In the context of child support, the important thing to know is that income is defined very broadly in RCW § 26.19.971(3), which directs the court to consider income “from any source.” This includes salaries, wages, commissions, deferred compensation, dividends and bonuses, as well as “income from self-employment, rent, royalties, contracts, proprietorship of a business, or joint ownership of a partnership or closely held corporation.”
Likewise, in the context of spousal maintenance, income is broadly defined. The court generally considers the same resources it uses in setting child support to award maintenance, although the court has greater discretion with maintenance.
If we represent the business owner, we may have to convince them, as well as the court, as to what their available income actually is on a temporary basis. Nearly all business owners start by saying they don’t make a profit, which, of course, for tax purposes is usually the case. If we represent the non-business owner, we may hear about expenses that have always been run through a business and a lifestyle that far exceeds what is shown on tax returns and business records as traditional income that shows up on a W-2. Some small-business owners can be relatively informal with their accounting practices; treating business income as if it is personal income.
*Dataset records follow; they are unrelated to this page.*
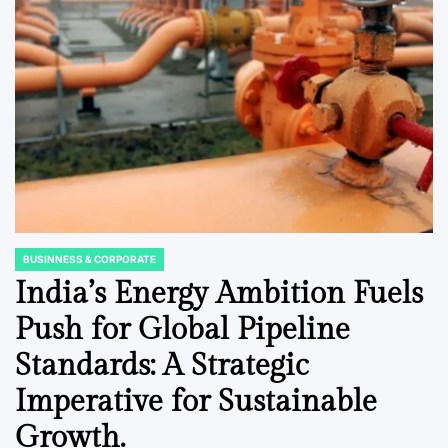
BUSINNESS & CORPORATE
POSTED
IN
India’s Energy Ambition Fuels
Push for Global Pipeline
Standards: A Strategic
Imperative for Sustainable
Growth.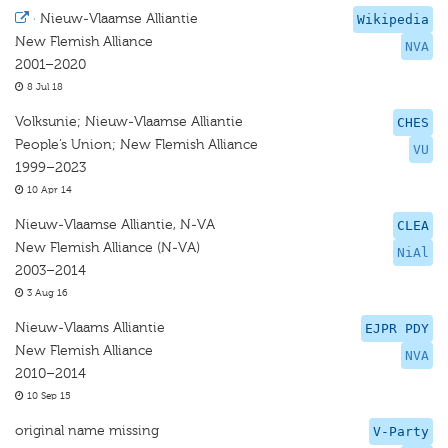
·
Nieuw-Vlaamse Alliantie
Wikipedia
New Flemish Alliance
NVA
2001–2020
8 Jul 18
Volksunie; Nieuw-Vlaamse Alliantie
CHES
People’s Union; New Flemish Alliance
VU
1999–2023
10 Apr 14
Nieuw-Vlaamse Alliantie, N-VA
CLEA
New Flemish Alliance (N-VA)
NiAl
2003–2014
3 Aug 16
Nieuw-Vlaams Alliantie
EJPR PDY
New Flemish Alliance
NVA
2010–2014
10 Sep 15
original name missing
V-Party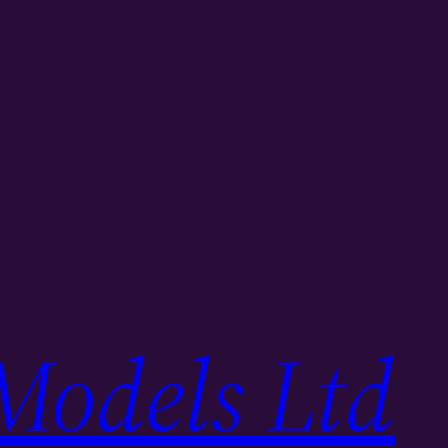
Models Ltd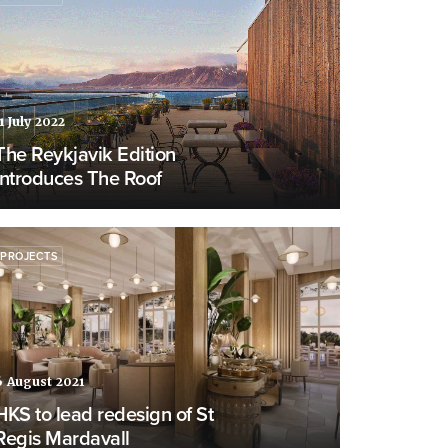
1 July 2022
The Reykjavik Edition
introduces The Roof
PROJECTS
6 August 2021
HKS to lead redesign of St
Regis Mardavall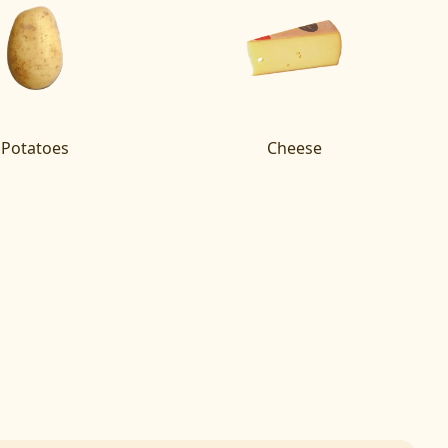
Potatoes
Cheese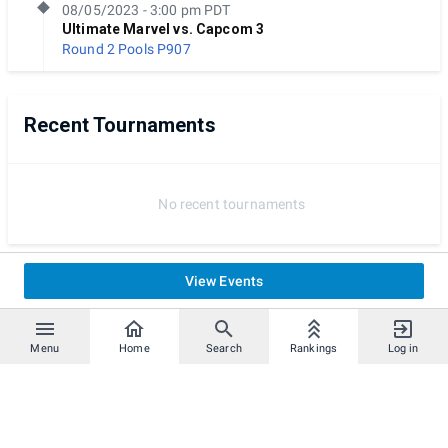
08/05/2023 - 3:00 pm PDT
Ultimate Marvel vs. Capcom 3
Round 2 Pools
P907
Recent Tournaments
No recent tournaments
View Events
Menu
Home
Search
Rankings
Log in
On a motion docket, all of this can create a substantial disconnect between the resources of the households and what a tax return shows as “income” or resources to the parties. While we rely on our experts and CPAs for valuations or specific findings as to income, we do not always have the luxury of time to go this route before a temporary orders hearing.
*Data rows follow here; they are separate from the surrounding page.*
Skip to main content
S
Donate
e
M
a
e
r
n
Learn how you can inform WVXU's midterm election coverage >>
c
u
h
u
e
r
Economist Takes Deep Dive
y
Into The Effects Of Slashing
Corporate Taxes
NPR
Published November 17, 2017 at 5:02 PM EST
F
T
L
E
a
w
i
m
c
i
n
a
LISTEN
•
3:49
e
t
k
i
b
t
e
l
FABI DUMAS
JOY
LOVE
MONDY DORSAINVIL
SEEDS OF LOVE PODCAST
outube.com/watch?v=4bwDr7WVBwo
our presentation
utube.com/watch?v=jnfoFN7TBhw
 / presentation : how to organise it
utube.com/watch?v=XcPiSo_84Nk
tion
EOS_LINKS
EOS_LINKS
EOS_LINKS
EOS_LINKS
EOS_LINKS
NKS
Although a statement from an expert or CPA is always best, there are a few key places where we can look when determining (or defending) our preliminary positions on business income for purposes of setting child support, spousal maintenance or debt payments on a temporary basis if an expert or CPA statement is not available.
Few businesses show income as profits or wages to the business owner. While profits and wages are a part of the equation, it is rarely the extent of the business owner’s financial picture or benefits received as a business owner. In other words, there is probably a reason a business owner chooses to be an entrepreneur as opposed to an employee.
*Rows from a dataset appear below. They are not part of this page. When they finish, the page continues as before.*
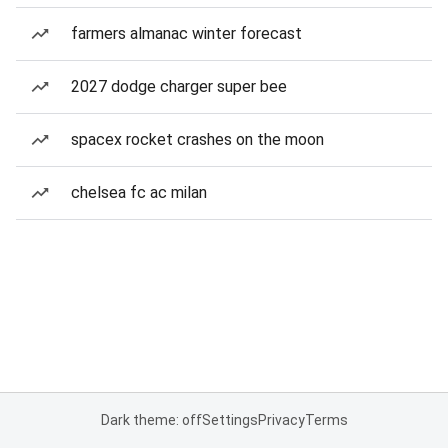
farmers almanac winter forecast
2027 dodge charger super bee
spacex rocket crashes on the moon
chelsea fc ac milan
Dark theme: off
Settings
Privacy
Terms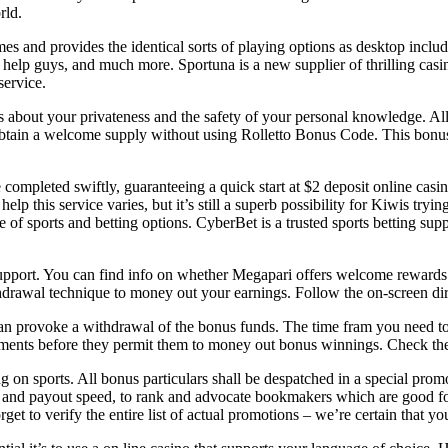
rld.
s and provides the identical sorts of playing options as desktop includi
 help guys, and much more. Sportuna is a new supplier of thrilling casi
service.
es about your privateness and the safety of your personal knowledge. A
tain a welcome supply without using Rolletto Bonus Code. This bonus 
re completed swiftly, guaranteeing a quick start at $2 deposit online ca
p this service varies, but it’s still a superb possibility for Kiwis trying
e of sports and betting options. CyberBet is a trusted sports betting su
pport. You can find info on whether Megapari offers welcome rewards a
rawal technique to money out your earnings. Follow the on-screen dir
can provoke a withdrawal of the bonus funds. The time fram you need to 
ayments before they permit them to money out bonus winnings. Check the
on sports. All bonus particulars shall be despatched in a special promot
ty, and payout speed, to rank and advocate bookmakers which are good fo
t to verify the entire list of actual promotions – we’re certain that yo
There are three common business structures that we deal with in family law: sole proprietor, limited liability companies and S-corporations (closely held businesses).
In a sole proprietorship structure, you can look to the individual tax return where both business income/profit and personal income are reflected on the same return. You may also want to compare the expenses listed with those on the financial declaration to see if expenses that are listed as monthly expenses out of the party’s income are actually coming out as a business expense.
Home offices, cell phones, cars, entertainment, food, travel, timeshares or other expenses may be encompassed in business expenses, but may also find their way onto a financial declaration, reducing the amount of money available to pay spousal maintenance or temporary debts. This can easily be demonstrated to the court by comparing the tax return and the financial declaration, and creating a chart within a client declaration for the court to review.
For limited liability companies or S-corporations, you can start by referring to Schedule K-1 of the business tax return. This section will reflect ordinary business income (profit), interest income, dividends, gains and “other income,” which may be resources in addition to what shows up as wages to a business owner. Arguably, all of these sources can be characterized as income by the court when determining child support, spousal maintenance or temporary debt payment allocation.
A full review of the tax return may show loans to shareholders, which you may argue are a cash resource for purposes of temporary orders. You may also include a shareholder’s pro rata distributions as income and look for retained cash assets and retained earnings to list as available resources to the business owner. If the individual is a shareholder, you can disclose their pro rata share of retained earnings.
Retained cash assets within the business are one of the most common ways to reduce income to the business owner. This is money available for distribution that has been withheld, sometimes for tax liability purposes, or for legitimate business planning or the need for available capital. These are all arguments that can be made based upon a review of the tax return or statement from the business bookkeeper, CPA or expert.
If you are in the mid-year, you may also have the benefit of a profit/loss balance sheet. Look for draws on income to the business owner or shareholder loans as a cash source to be disclosed.
In sum, in the context of temporary orders hearings on family law motion dockets, practitioners usually do not have the time to obtain opinions from CPAs or other experts for business valuations or other specific findings on business income. The above-described documents are an attorney’s best bet for supporting an argument on temporary orders and achieving a good result for the client pending final resolution of the case.